Bashing on

Easter Bunny?
Photo by Martha Bach Devine

Lent is a time for self-examination. John Bell’s hymn ‘Will you come and follow me’ has always struck me as a harsh and challenging text, so I chose it as the focus for our 2023 Lent explorations.

It’s based on Jesus’s words in Matthew 25 verse 31 onwards about feeding the hungry, tending the sick, and so on. Bell’s text and the teachings scattered throughout the gospels demand that we examine what makes us ‘tick’ as people so that we can see how our own desires and prejudices and behaviours prevent us from being Divine agents in the world, and prevent the Divine light that is in every one of us from shining out to light the way for others. 


But the more we have explored the text, the more I find myself torn. It is so demanding that I am doomed to fail. And if I am doomed to fail, then what’s the point of even trying? It raises the question: ‘why am I a Christian’?

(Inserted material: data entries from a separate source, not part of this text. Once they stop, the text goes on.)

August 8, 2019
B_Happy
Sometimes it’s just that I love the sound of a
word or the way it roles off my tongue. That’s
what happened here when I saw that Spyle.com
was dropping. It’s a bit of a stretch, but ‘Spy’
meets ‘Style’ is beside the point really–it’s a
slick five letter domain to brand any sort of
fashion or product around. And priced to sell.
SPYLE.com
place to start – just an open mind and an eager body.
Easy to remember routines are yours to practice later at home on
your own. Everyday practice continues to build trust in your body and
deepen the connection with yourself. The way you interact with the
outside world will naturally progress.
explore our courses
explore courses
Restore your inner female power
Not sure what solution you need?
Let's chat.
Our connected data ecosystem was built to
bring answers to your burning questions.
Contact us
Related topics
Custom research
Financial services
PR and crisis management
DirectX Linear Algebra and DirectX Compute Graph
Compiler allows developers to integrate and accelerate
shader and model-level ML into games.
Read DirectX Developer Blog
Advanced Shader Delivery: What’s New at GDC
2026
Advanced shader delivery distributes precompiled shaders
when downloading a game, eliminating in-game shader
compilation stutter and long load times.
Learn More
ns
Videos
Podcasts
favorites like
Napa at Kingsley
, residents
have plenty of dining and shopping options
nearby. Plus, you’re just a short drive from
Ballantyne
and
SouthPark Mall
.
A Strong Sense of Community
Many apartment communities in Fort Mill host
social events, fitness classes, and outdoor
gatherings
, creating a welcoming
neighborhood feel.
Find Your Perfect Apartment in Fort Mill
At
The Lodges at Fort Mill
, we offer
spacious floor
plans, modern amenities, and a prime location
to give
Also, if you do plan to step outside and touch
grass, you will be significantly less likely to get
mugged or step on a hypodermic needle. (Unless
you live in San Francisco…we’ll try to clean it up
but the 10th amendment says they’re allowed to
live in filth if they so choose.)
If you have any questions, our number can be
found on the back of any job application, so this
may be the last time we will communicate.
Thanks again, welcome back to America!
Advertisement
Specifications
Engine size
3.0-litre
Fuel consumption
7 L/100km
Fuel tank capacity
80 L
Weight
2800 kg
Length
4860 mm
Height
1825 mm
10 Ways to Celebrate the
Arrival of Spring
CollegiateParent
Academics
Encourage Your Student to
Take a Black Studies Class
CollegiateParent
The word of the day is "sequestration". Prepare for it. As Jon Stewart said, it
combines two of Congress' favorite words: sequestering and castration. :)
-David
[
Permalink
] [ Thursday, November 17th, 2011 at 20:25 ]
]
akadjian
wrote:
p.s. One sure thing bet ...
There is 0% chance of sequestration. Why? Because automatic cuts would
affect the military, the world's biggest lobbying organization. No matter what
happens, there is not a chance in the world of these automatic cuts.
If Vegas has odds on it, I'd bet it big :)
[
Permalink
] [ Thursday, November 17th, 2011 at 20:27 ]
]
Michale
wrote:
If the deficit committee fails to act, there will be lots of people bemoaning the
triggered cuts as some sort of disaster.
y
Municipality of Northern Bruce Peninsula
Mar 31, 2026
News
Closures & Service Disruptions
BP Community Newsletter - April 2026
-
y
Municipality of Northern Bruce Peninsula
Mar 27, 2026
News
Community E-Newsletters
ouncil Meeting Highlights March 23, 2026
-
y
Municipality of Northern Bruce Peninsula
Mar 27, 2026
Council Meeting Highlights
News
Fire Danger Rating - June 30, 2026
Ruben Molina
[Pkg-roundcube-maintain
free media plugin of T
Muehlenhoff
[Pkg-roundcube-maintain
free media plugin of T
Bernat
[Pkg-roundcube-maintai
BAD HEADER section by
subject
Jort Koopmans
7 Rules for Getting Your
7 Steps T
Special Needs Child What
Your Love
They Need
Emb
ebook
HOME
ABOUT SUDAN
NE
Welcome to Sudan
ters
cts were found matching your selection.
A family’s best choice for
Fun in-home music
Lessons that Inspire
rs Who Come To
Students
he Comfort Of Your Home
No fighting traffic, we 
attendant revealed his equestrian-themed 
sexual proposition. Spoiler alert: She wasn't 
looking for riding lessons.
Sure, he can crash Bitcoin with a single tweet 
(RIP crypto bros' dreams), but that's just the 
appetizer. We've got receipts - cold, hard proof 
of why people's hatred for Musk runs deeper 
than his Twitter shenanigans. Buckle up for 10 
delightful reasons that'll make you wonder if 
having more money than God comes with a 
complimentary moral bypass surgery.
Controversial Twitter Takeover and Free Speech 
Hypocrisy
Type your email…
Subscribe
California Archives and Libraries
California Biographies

The answer is simple. I am a Christian because I was born in Carlisle in 1950 with Scottish and northern English ancestors that were saturated in Methodism. Had I been born in Damascus or Khartoum or Delhi or Beijing I would almost certainly not be a Christian. I am a Christian, therefore, through accident of birth. Simple as that.

What has kept me a Christian? The answer without doubt is beauty: music, ritual, mystery, architecture, ideas, longing, being transported to another place. In short, liturgy and ritual done in a relaxed and seemly manner with all of us giving of our best in reading, in singing, in serving, in speaking. It is a performance — don’t let anyone tell you otherwise. Yes, gospel teaching is the best way to live life in all its fullness, but without the numinousness it’s all rather puritan and sterile.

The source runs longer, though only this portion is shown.